Bu talepler şöyle: Yaygın test ve hızlı aşılama; ekonomik-sosyal destekli kapanma ve kademeli-kontrollü açılma, sistematik filyasyon ve etkili izolasyona; acil kamulaştırma ve yeniden sosyalizasyon; şeffaf yönetim ve insan hakları merkezli pandemi mücadelesi.
Buradaki ikinci maddeye göre İTO, İstanbul için kapanmanın kaçınılmaz hale geldiğini savunuyor. Bu süreçte ise yurttaşlara ekonomik ve sosyal desteklerin sağlanması çağrısı yapıyor.
İTO Yönetim Kurulu üyesi Dr. Kılıç, “Bir tür dev bir karantina gibi düşünün. Tüm bir şehri karantinaya alacaksınız. Bu tabii çok zor bir şey ama bu dönemi bir tür seferberlik gibi düşünmek lazım” diyor.
İTO’nun dördüncü talebindeki acil kamulaştırma, ihtiyaç durumunda pandemi ile mücadelede yeteri kadar etkili ve verimli olmadığı görülen özel sağlık kuruluşlarının kamulaştırılmasını içeriyor.
Yeniden sosyalizasyon ise uygun kamu binalarında, kamu çalışanlarından oluşan bir ekiple koruyucu sağlık hizmetlerinin yürütülmesini sağlayacak birinci basamak sağlık örgütlenmelerinin oluşturulması anlamına geliyor.

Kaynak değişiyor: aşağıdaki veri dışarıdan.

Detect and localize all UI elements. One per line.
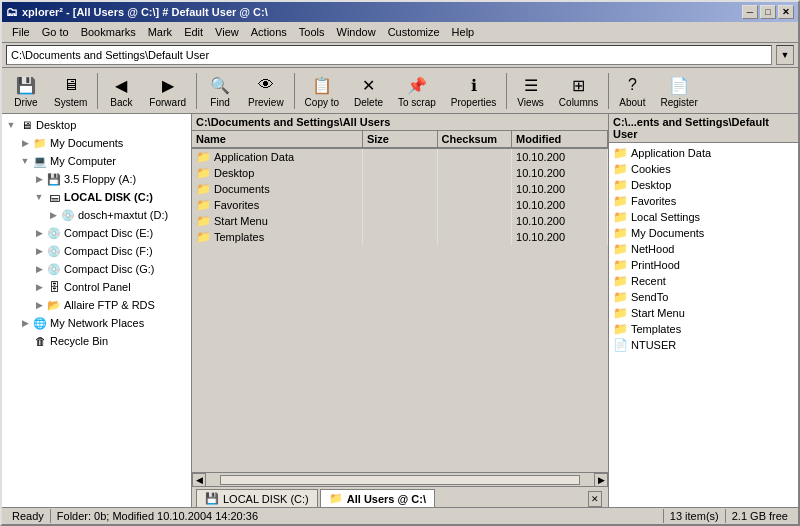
close-tab-button[interactable]: ✕ — [588, 491, 602, 507]
table-row[interactable]: 📁 Start Menu 10.10.200 — [192, 213, 608, 229]
toolbar-btn-preview[interactable]: 👁 Preview — [241, 70, 291, 111]
scroll-left-btn[interactable]: ◀ — [192, 473, 206, 487]
tree-item-compact-g[interactable]: ▶ 💿 Compact Disc (G:) — [30, 260, 191, 278]
right-list-item[interactable]: 📁 PrintHood — [609, 257, 798, 273]
toolbar-btn-drive[interactable]: 💾 Drive — [6, 70, 46, 111]
toolbar-label-properties: Properties — [451, 97, 497, 108]
tree-item-local-disk-c[interactable]: ▼ 🖴 LOCAL DISK (C:) — [30, 188, 191, 206]
address-bar: ▼ — [2, 43, 798, 68]
tree-item-floppy[interactable]: ▶ 💾 3.5 Floppy (A:) — [30, 170, 191, 188]
right-list-item[interactable]: 📁 SendTo — [609, 289, 798, 305]
close-button[interactable]: ✕ — [778, 5, 794, 19]
toolbar-btn-views[interactable]: ☰ Views — [510, 70, 551, 111]
toolbar-btn-back[interactable]: ◀ Back — [101, 70, 141, 111]
maximize-button[interactable]: □ — [760, 5, 776, 19]
col-size[interactable]: Size — [362, 131, 437, 148]
tree-item-my-documents[interactable]: ▶ 📁 My Documents — [16, 134, 191, 152]
toolbar-btn-columns[interactable]: ⊞ Columns — [552, 70, 605, 111]
tree-item-allaire[interactable]: ▶ 📂 Allaire FTP & RDS — [30, 296, 191, 314]
expand-compact-e[interactable]: ▶ — [32, 226, 46, 240]
col-modified[interactable]: Modified — [512, 131, 608, 148]
toolbar-btn-forward[interactable]: ▶ Forward — [142, 70, 193, 111]
file-table[interactable]: Name Size Checksum Modified 📁 Applicatio… — [192, 131, 608, 472]
toolbar-btn-to-scrap[interactable]: 📌 To scrap — [391, 70, 443, 111]
cell-size — [362, 229, 437, 245]
expand-my-documents[interactable]: ▶ — [18, 136, 32, 150]
menu-item-tools[interactable]: Tools — [293, 24, 331, 40]
right-list-item[interactable]: 📁 Favorites — [609, 193, 798, 209]
scroll-right-btn[interactable]: ▶ — [594, 473, 608, 487]
right-list-item[interactable]: 📁 Recent — [609, 273, 798, 289]
table-row[interactable]: 📁 Favorites 10.10.200 — [192, 197, 608, 213]
menu-item-window[interactable]: Window — [331, 24, 382, 40]
expand-compact-f[interactable]: ▶ — [32, 244, 46, 258]
local-disk-c-icon: 🖴 — [46, 189, 62, 205]
table-row[interactable]: 📁 Desktop 10.10.200 — [192, 165, 608, 181]
right-list-item[interactable]: 📁 Templates — [609, 321, 798, 337]
right-item-icon: 📁 — [613, 210, 628, 224]
tree-label-network-places: My Network Places — [50, 317, 144, 329]
tree-item-desktop[interactable]: ▼ 🖥 Desktop — [2, 116, 191, 134]
table-row[interactable]: 📁 Application Data 10.10.200 — [192, 148, 608, 165]
toolbar-btn-properties[interactable]: ℹ Properties — [444, 70, 504, 111]
col-checksum[interactable]: Checksum — [437, 131, 512, 148]
table-row[interactable]: 📁 Documents 10.10.200 — [192, 181, 608, 197]
right-list-item[interactable]: 📁 Start Menu — [609, 305, 798, 321]
expand-my-computer[interactable]: ▼ — [18, 154, 32, 168]
menu-item-go-to[interactable]: Go to — [36, 24, 75, 40]
tab-local-disk[interactable]: 💾 LOCAL DISK (C:) — [196, 489, 318, 507]
right-list-item[interactable]: 📁 Cookies — [609, 161, 798, 177]
address-dropdown[interactable]: ▼ — [776, 45, 794, 65]
right-item-label: PrintHood — [631, 259, 680, 271]
middle-panel: C:\Documents and Settings\All Users Name… — [192, 114, 608, 507]
address-input[interactable] — [6, 45, 772, 65]
menu-item-file[interactable]: File — [6, 24, 36, 40]
tree-item-my-computer[interactable]: ▼ 💻 My Computer — [16, 152, 191, 170]
right-list-item[interactable]: 📁 Application Data — [609, 145, 798, 161]
tree-item-compact-f[interactable]: ▶ 💿 Compact Disc (F:) — [30, 242, 191, 260]
menu-item-mark[interactable]: Mark — [142, 24, 178, 40]
expand-dosch[interactable]: ▶ — [46, 208, 60, 222]
right-list-item[interactable]: 📁 NetHood — [609, 241, 798, 257]
expand-recycle-bin[interactable] — [18, 334, 32, 348]
menu-item-view[interactable]: View — [209, 24, 245, 40]
menu-item-bookmarks[interactable]: Bookmarks — [75, 24, 142, 40]
tree-label-compact-e: Compact Disc (E:) — [64, 227, 153, 239]
right-list-item[interactable]: 📁 Desktop — [609, 177, 798, 193]
menu-item-customize[interactable]: Customize — [382, 24, 446, 40]
toolbar-btn-copy-to[interactable]: 📋 Copy to — [298, 70, 346, 111]
minimize-button[interactable]: ─ — [742, 5, 758, 19]
cell-modified: 10.10.200 — [512, 165, 608, 181]
status-ready: Ready — [6, 509, 51, 523]
cell-name: 📁 Start Menu — [192, 213, 362, 229]
col-name[interactable]: Name — [192, 131, 362, 148]
expand-desktop[interactable]: ▼ — [4, 118, 18, 132]
toolbar-btn-delete[interactable]: ✕ Delete — [347, 70, 390, 111]
tab-all-users[interactable]: 📁 All Users @ C:\ — [320, 489, 435, 507]
toolbar-btn-find[interactable]: 🔍 Find — [200, 70, 240, 111]
expand-compact-g[interactable]: ▶ — [32, 262, 46, 276]
expand-local-disk-c[interactable]: ▼ — [32, 190, 46, 204]
tree-item-control-panel[interactable]: ▶ 🗄 Control Panel — [30, 278, 191, 296]
tree-item-recycle-bin[interactable]: 🗑 Recycle Bin — [16, 332, 191, 350]
recycle-bin-icon: 🗑 — [32, 333, 48, 349]
menu-item-help[interactable]: Help — [446, 24, 481, 40]
right-item-label: Start Menu — [631, 307, 685, 319]
tree-item-compact-e[interactable]: ▶ 💿 Compact Disc (E:) — [30, 224, 191, 242]
right-list-item[interactable]: 📁 Local Settings — [609, 209, 798, 225]
tree-item-dosch[interactable]: ▶ 💿 dosch+maxtut (D:) — [44, 206, 191, 224]
expand-allaire[interactable]: ▶ — [32, 298, 46, 312]
tree-item-network-places[interactable]: ▶ 🌐 My Network Places — [16, 314, 191, 332]
right-list-item[interactable]: 📄 NTUSER — [609, 337, 798, 353]
right-list-item[interactable]: 📁 My Documents — [609, 225, 798, 241]
expand-network-places[interactable]: ▶ — [18, 316, 32, 330]
menu-item-edit[interactable]: Edit — [178, 24, 209, 40]
expand-control-panel[interactable]: ▶ — [32, 280, 46, 294]
expand-floppy[interactable]: ▶ — [32, 172, 46, 186]
horizontal-scrollbar[interactable]: ◀ ▶ — [192, 472, 608, 486]
toolbar-btn-register[interactable]: 📄 Register — [653, 70, 704, 111]
toolbar-btn-about[interactable]: ? About — [612, 70, 652, 111]
toolbar-btn-system[interactable]: 🖥 System — [47, 70, 94, 111]
menu-item-actions[interactable]: Actions — [245, 24, 293, 40]
table-row[interactable]: 📁 Templates 10.10.200 — [192, 229, 608, 245]
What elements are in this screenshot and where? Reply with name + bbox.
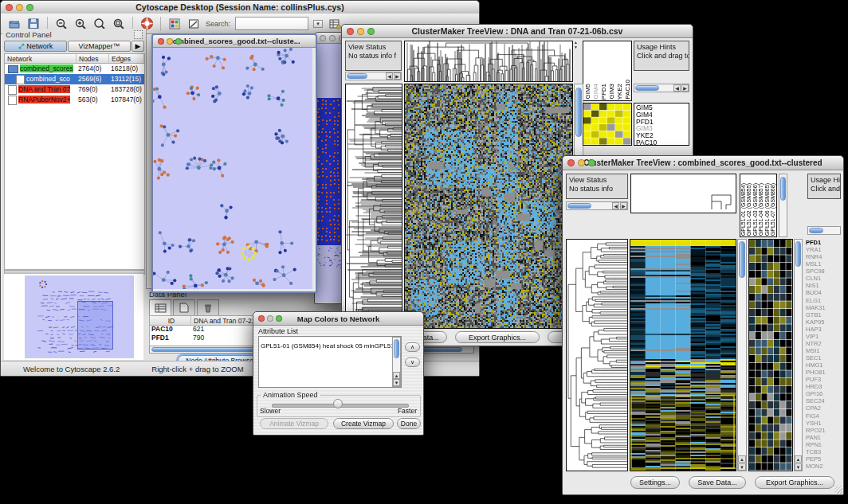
column-label: PFD1 [600,84,607,100]
window-controls [6,4,33,11]
heatmap-zoom-panel[interactable] [748,239,793,471]
trash-icon[interactable] [197,299,219,316]
network-row[interactable]: DNA and Tran 07 769(0) 183728(0) [5,84,144,95]
export-graphics-button[interactable]: Export Graphics... [755,476,834,489]
dialog-titlebar[interactable]: Map Colors to Network [253,312,423,326]
animate-vizmap-button[interactable]: Animate Vizmap [260,418,328,429]
control-panel: Control Panel Network VizMapper™ ▶ Netwo… [2,29,147,361]
col-nodes[interactable]: Nodes [77,54,109,64]
close-button[interactable] [347,28,354,35]
gene-label: MON2 [806,463,841,470]
minimize-button [267,315,273,322]
view-status-box: View Status No status info [566,174,628,199]
search-input[interactable] [235,17,308,30]
array-dendrogram-panel[interactable] [404,41,573,82]
status-hint-zoom: Right-click + drag to ZOOM [151,365,243,373]
move-up-button[interactable]: ∧ [405,342,420,352]
new-attr-icon[interactable] [173,299,195,316]
col-network[interactable]: Network [5,54,77,64]
usage-hints-scrollbar[interactable] [807,226,841,235]
zoom-vscrollbar[interactable]: ▲ ▼ [794,239,803,471]
resize-grip[interactable] [834,486,842,494]
attribute-list-scrollbar[interactable]: ▲ ▼ [392,337,401,387]
speed-slider-thumb[interactable] [333,399,343,408]
heatmap-global-panel[interactable] [630,239,736,471]
folder-icon [8,65,18,73]
treeview1-titlebar[interactable]: ClusterMaker TreeView : DNA and Tran 07-… [342,25,693,38]
close-button[interactable] [158,38,164,45]
array-dendrogram-panel[interactable] [630,174,736,213]
gene-label: RPO21 [806,427,841,434]
zoom-button[interactable] [276,315,282,322]
search-dropdown-icon[interactable]: ▼ [313,20,323,28]
network-row-selected[interactable]: combined_sco 2569(6) 13112(15) [5,74,144,84]
attribute-list-label: Attribute List [258,327,298,335]
main-titlebar[interactable]: Cytoscape Desktop (Session Name: collins… [1,1,479,14]
zoom-button[interactable] [175,38,182,45]
minimize-button[interactable] [578,159,585,166]
minimize-button[interactable] [329,35,336,41]
gene-dendrogram-panel[interactable] [345,84,402,329]
treeview2-titlebar[interactable]: ClusterMaker TreeView : combined_scores_… [563,156,843,170]
zoom-button[interactable] [588,159,595,166]
scroll-down-icon[interactable]: ▼ [574,45,578,49]
view-status-scrollbar[interactable]: ◀ ▶ [566,201,628,210]
tab-vizmapper[interactable]: VizMapper™ [68,41,131,52]
col-edges[interactable]: Edges [109,54,144,64]
export-graphics-button[interactable]: Export Graphics... [455,331,540,343]
birdseye-view-canvas[interactable] [25,275,134,358]
network-view-titlebar[interactable]: combined_scores_good.txt--cluste... [153,35,316,48]
zoom-button[interactable] [367,28,375,35]
status-welcome: Welcome to Cytoscape 2.6.2 [23,365,120,373]
attribute-list[interactable]: GPL51-01 (GSM854) heat shock 05 minGPL51… [258,336,402,388]
close-button[interactable] [6,4,13,11]
settings-button[interactable]: Settings... [630,476,680,489]
heatmap-global-panel[interactable] [404,84,573,329]
gene-label: YSH1 [806,420,841,427]
move-down-button[interactable]: ∨ [405,357,420,367]
annotation-icon[interactable] [186,17,201,31]
gene-dendrogram-panel[interactable] [566,239,628,471]
network-canvas[interactable] [153,48,312,289]
zoom-button[interactable] [26,4,33,11]
array-label: GPL51-06 (GSM865) [765,183,770,236]
vizmapper-icon[interactable] [167,17,182,31]
usage-hints-scrollbar[interactable]: ◀ ▶ [634,84,689,92]
gene-label: MSI1 [806,347,841,354]
view-status-box: View Status No status info f [345,41,402,71]
gene-label: CPA2 [806,404,841,412]
view-status-scrollbar[interactable]: ◀ ▶ [345,72,402,80]
heatmap-vscrollbar[interactable]: ▲ ▼ [737,239,747,471]
close-button[interactable] [320,35,326,41]
close-button[interactable] [258,315,265,322]
network-row[interactable]: RNAPuberNov2+ 563(0) 107847(0) [5,95,144,105]
attribute-list-item[interactable]: GPL51-01 (GSM854) heat shock 05 min [261,342,375,350]
close-button[interactable] [567,159,575,166]
slower-label: Slower [260,407,281,415]
array-labels-scrollbar[interactable] [779,174,787,237]
gene-label: YRA1 [806,246,841,253]
gene-label: NIS1 [806,282,841,289]
gene-label: GPI16 [806,390,841,397]
minimize-button[interactable] [357,28,364,35]
create-vizmap-button[interactable]: Create Vizmap [333,418,394,429]
done-button[interactable]: Done [397,418,421,429]
treeview1-row-labels: GIM5GIM4PFD1GIM3YKE2PAC10 [634,103,689,146]
float-panel-icon[interactable] [134,30,143,39]
gene-label: PEP5 [806,455,841,463]
usage-hints-box: Usage Hi Click and [807,174,841,199]
array-label: GPL51-04 (GSM857) [759,183,764,236]
heatmap-zoom-panel[interactable] [583,103,632,146]
gene-label: ELG1 [806,297,841,304]
gene-label: CLN1 [806,275,841,282]
tab-overflow-arrow[interactable]: ▶ [132,41,144,52]
table-icon[interactable] [328,17,342,31]
network-row[interactable]: combined_scores 2764(0) 16218(0) [5,64,144,74]
gene-label: GTB1 [806,311,841,318]
tab-network[interactable]: Network [4,41,67,52]
map-colors-dialog: Map Colors to Network Attribute List GPL… [253,311,424,436]
minimize-button[interactable] [16,4,23,11]
minimize-button[interactable] [167,38,173,45]
save-data-button[interactable]: Save Data... [689,476,746,489]
node-attr-tab-icon[interactable] [149,299,171,316]
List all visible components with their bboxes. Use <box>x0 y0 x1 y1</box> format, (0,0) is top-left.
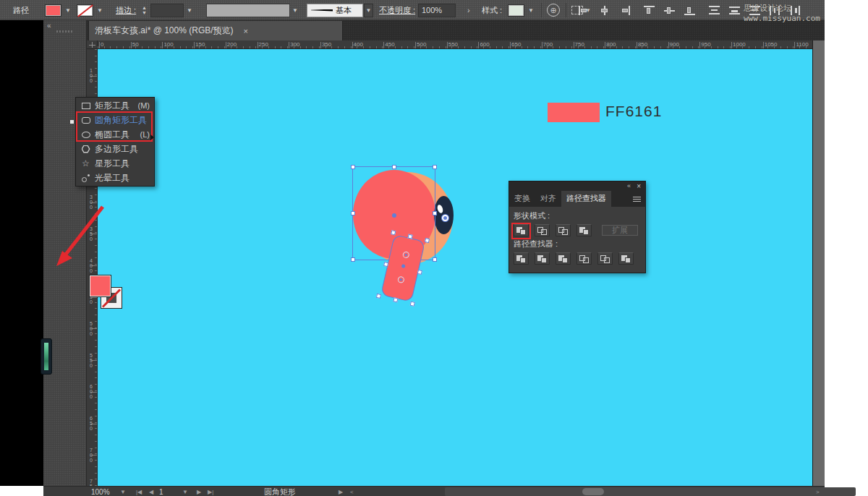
fill-swatch[interactable] <box>89 275 111 297</box>
align-vertical-center-icon[interactable] <box>664 6 675 15</box>
zoom-chevron-icon[interactable]: ▼ <box>120 489 126 495</box>
stroke-weight-field[interactable] <box>150 4 184 17</box>
opacity-field[interactable]: 100% <box>418 4 456 17</box>
tab-close-icon[interactable]: × <box>244 27 248 35</box>
menu-item-rect-tool[interactable]: 矩形工具(M) <box>76 98 154 113</box>
star-tool-icon: ☆ <box>80 158 91 168</box>
minus-front-button[interactable] <box>535 224 550 236</box>
opacity-arrow-icon[interactable]: › <box>467 0 470 20</box>
trim-button[interactable] <box>535 252 550 265</box>
anchor-point-indicator[interactable] <box>442 215 448 221</box>
menu-item-star-tool[interactable]: ☆星形工具 <box>76 156 154 171</box>
minus-back-button[interactable] <box>618 252 634 265</box>
collapsed-dock-fragment[interactable] <box>41 338 52 375</box>
selection-handle[interactable] <box>351 165 355 169</box>
hex-tool-icon <box>80 145 91 153</box>
align-top-icon[interactable] <box>644 6 655 15</box>
opacity-label[interactable]: 不透明度 : <box>379 0 415 20</box>
panel-header[interactable]: « × <box>509 181 646 192</box>
status-back-icon[interactable]: < <box>350 489 354 495</box>
desktop-background <box>0 20 43 486</box>
selection-handle[interactable] <box>393 297 398 302</box>
align-horizontal-center-icon[interactable] <box>599 6 610 15</box>
prev-artboard-icon[interactable]: ◀ <box>149 489 153 495</box>
artboard-chevron-icon[interactable]: ▼ <box>182 489 188 495</box>
status-expand-icon[interactable]: ▶ <box>339 489 343 495</box>
selection-handle[interactable] <box>417 270 422 275</box>
next-artboard-icon[interactable]: ▶ <box>197 489 201 495</box>
rect-tool-icon <box>80 103 91 109</box>
brush-chevron-icon[interactable]: ▼ <box>364 4 373 17</box>
horizontal-scrollbar[interactable] <box>445 487 856 496</box>
menu-item-flare-tool[interactable]: 光晕工具 <box>76 171 154 185</box>
scroll-right-icon[interactable]: > <box>816 489 820 495</box>
vertical-scrollbar[interactable] <box>812 40 825 486</box>
fill-chevron-icon[interactable]: ▼ <box>65 7 71 14</box>
selection-handle[interactable] <box>410 302 415 307</box>
exclude-button[interactable] <box>576 224 592 236</box>
zoom-level-field[interactable]: 100% <box>91 487 110 496</box>
align-left-icon[interactable] <box>579 6 590 15</box>
tab-对齐[interactable]: 对齐 <box>535 191 561 207</box>
crop-button[interactable] <box>576 252 592 265</box>
ruler-tick <box>510 42 511 48</box>
intersect-button[interactable] <box>556 224 571 236</box>
stroke-stepper[interactable]: ▲ ▼ <box>142 0 147 20</box>
scrollbar-thumb[interactable] <box>582 488 604 495</box>
selection-handle[interactable] <box>392 165 396 169</box>
panel-tabs: 变换对齐路径查找器 <box>509 192 646 207</box>
tab-变换[interactable]: 变换 <box>509 191 535 207</box>
align-bottom-icon[interactable] <box>684 6 695 15</box>
outline-button[interactable] <box>597 252 613 265</box>
selection-center-point <box>392 213 396 218</box>
toolbar-grip[interactable] <box>56 30 74 33</box>
toolbar-collapse-icon[interactable]: « <box>47 22 51 30</box>
divide-button[interactable] <box>514 252 529 265</box>
distribute-vertical-center-icon[interactable] <box>729 6 740 15</box>
selection-handle[interactable] <box>391 230 396 235</box>
width-profile-select[interactable] <box>206 4 290 17</box>
first-artboard-icon[interactable]: |◀ <box>136 489 142 495</box>
document-title: 滑板车女孩.ai* @ 100% (RGB/预览) <box>95 25 234 37</box>
document-tab[interactable]: 滑板车女孩.ai* @ 100% (RGB/预览) × <box>88 21 343 40</box>
panel-close-icon[interactable]: × <box>637 182 641 190</box>
stepper-down-icon[interactable]: ▼ <box>142 10 147 15</box>
style-label: 样式 : <box>482 0 502 20</box>
stroke-chevron-icon[interactable]: ▼ <box>97 7 103 14</box>
selection-handle[interactable] <box>376 294 381 299</box>
pathfinder-panel: « × 变换对齐路径查找器 形状模式 : 扩展 路径查找器 : <box>509 181 646 273</box>
ruler-tick <box>289 42 289 48</box>
selection-handle[interactable] <box>433 211 437 215</box>
selection-handle[interactable] <box>433 257 437 262</box>
selection-handle[interactable] <box>433 165 437 169</box>
selection-handle[interactable] <box>351 257 355 262</box>
artboard-canvas[interactable]: FF6161 « × 变换对齐路径查找器 形状模式 : 扩展 路径查找器 : <box>98 49 812 486</box>
width-profile-chevron-icon[interactable]: ▼ <box>292 7 298 14</box>
ruler-origin-box[interactable] <box>87 40 98 49</box>
merge-button[interactable] <box>556 252 571 265</box>
artboard-number-field[interactable]: 1 <box>159 487 163 496</box>
stepper-up-icon[interactable]: ▲ <box>142 5 147 10</box>
tab-路径查找器[interactable]: 路径查找器 <box>561 191 611 207</box>
ruler-label: 750 <box>575 41 584 48</box>
document-setup-icon[interactable]: ⊕ <box>547 4 560 17</box>
menu-item-hex-tool[interactable]: 多边形工具 <box>76 142 154 156</box>
selection-handle[interactable] <box>351 211 355 215</box>
align-right-icon[interactable] <box>619 6 630 15</box>
stroke-color-chip[interactable] <box>77 4 93 17</box>
style-chip[interactable] <box>508 4 524 17</box>
ruler-label: 0 <box>101 41 103 48</box>
last-artboard-icon[interactable]: ▶| <box>208 489 213 495</box>
distribute-top-icon[interactable] <box>709 6 720 15</box>
ruler-label: 100 <box>88 68 94 83</box>
fill-color-chip[interactable] <box>45 4 61 17</box>
unite-button[interactable] <box>514 224 529 236</box>
panel-collapse-icon[interactable]: « <box>627 182 631 189</box>
stroke-weight-chevron-icon[interactable]: ▼ <box>187 7 192 14</box>
ruler-label: 250 <box>259 41 268 48</box>
ruler-tick <box>794 42 795 48</box>
panel-menu-icon[interactable] <box>633 197 641 202</box>
stroke-weight-label[interactable]: 描边 : <box>116 0 136 20</box>
style-chevron-icon[interactable]: ▼ <box>528 7 534 14</box>
brush-definition-select[interactable]: 基本 <box>307 4 363 17</box>
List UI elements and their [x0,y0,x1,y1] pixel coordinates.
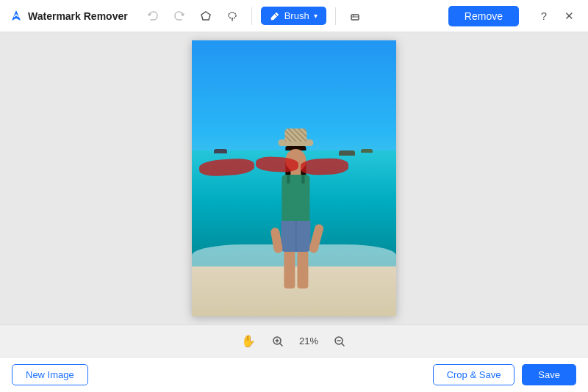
zoom-bar: ✋ 21% [0,324,588,357]
leg-right [297,252,308,288]
zoom-in-button[interactable] [269,333,287,350]
boat-1 [214,149,227,153]
brush-label: Brush [284,10,309,21]
polygon-tool-button[interactable] [196,6,216,26]
app-title: Watermark Remover [28,10,128,22]
toolbar-divider-2 [335,7,336,25]
strap-right [301,175,304,184]
undo-button[interactable] [143,6,163,26]
footer-right-actions: Crop & Save Save [433,364,576,385]
body-torso [282,175,309,222]
beach-scene [192,40,396,316]
brush-tool-button[interactable]: Brush ▾ [261,7,326,25]
hand-pan-button[interactable]: ✋ [240,333,257,350]
main-canvas [0,32,588,324]
app-logo-icon [9,9,24,23]
zoom-out-button[interactable] [331,333,348,350]
hand-icon: ✋ [241,334,256,348]
help-icon: ? [541,10,547,22]
logo-area: Watermark Remover [9,9,128,23]
crop-save-button[interactable]: Crop & Save [433,364,515,385]
save-label: Save [538,369,560,380]
close-button[interactable]: ✕ [559,6,579,26]
person-figure [278,128,313,288]
save-button[interactable]: Save [522,364,576,385]
shorts [281,221,310,252]
header: Watermark Remover Brush ▾ [0,0,588,32]
brush-chevron-icon: ▾ [314,12,318,20]
zoom-controls: 21% [269,333,348,350]
redo-button[interactable] [169,6,190,26]
close-icon: ✕ [564,10,574,23]
footer: New Image Crop & Save Save [0,357,588,392]
legs-container [284,252,308,288]
strap-left [287,175,290,184]
new-image-label: New Image [26,369,74,380]
toolbar-divider-1 [251,7,252,25]
svg-point-0 [229,12,236,18]
hat-crown [284,128,306,142]
eraser-tool-button[interactable] [345,6,365,26]
boat-2 [339,150,355,156]
remove-label: Remove [465,10,503,22]
new-image-button[interactable]: New Image [12,364,88,385]
image-container[interactable] [192,40,396,316]
leg-left [284,252,295,288]
remove-button[interactable]: Remove [448,6,519,26]
header-right-controls: ? ✕ [534,6,579,26]
lasso-tool-button[interactable] [222,6,243,26]
help-button[interactable]: ? [534,6,554,26]
zoom-level-display: 21% [294,335,323,346]
boat-3 [361,149,373,153]
crop-save-label: Crop & Save [447,369,501,380]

Dr. Kılıç, İstanbul ile diğer şehirler arasında seyahat kısıtlamasının da şart olduğunu savunuyor.
İSTAHED Başkan Yardımcısı Dr. Tamur ise İstanbul’da özellikle ulaşım ve çalışma hayatı konusunda özel önlemlerin düşünülmesi gerektiğini savunuyor:
“Tam kapanma bile yapsak işyerlerinde ya seyreltilmiş mesai ya da esnek mesaiye geçmek lazım. Okul servislerinin sahaya çıkıp işyerlerine işçi taşıması lazım. İşine gitmek dışında insanların trafiğe çıkmasını engellemek lazım. Orada da iş bitmiyor. İşyerleri denetimden uzak. Turizm sezonuna endeksli bir salgınla mücadele yapıyoruz halbuki salgınla mücadele insana endeksli olmalı.”
İTO’dan Dr. Kılıç, İstanbul’un önemini vurgulamak için “Virüs, 1 Haziran’daki normalleşme sürecinde İstanbul’dan Anadolu’ya yayıldı. Son normalleşmeyle beraber, özellikle Mart ayının ikinci ve üçüncü haftasında benzer bir tablo tekrar başladı” diyor.
Görünen o ki önümüzdeki dönemde İstanbul’da koronavirüsle mücadelenin sonuçları, salgının sadece 16 milyonluk bu şehirdeki durumunu değil tüm Türkiye’deki durumunu belirleyecek.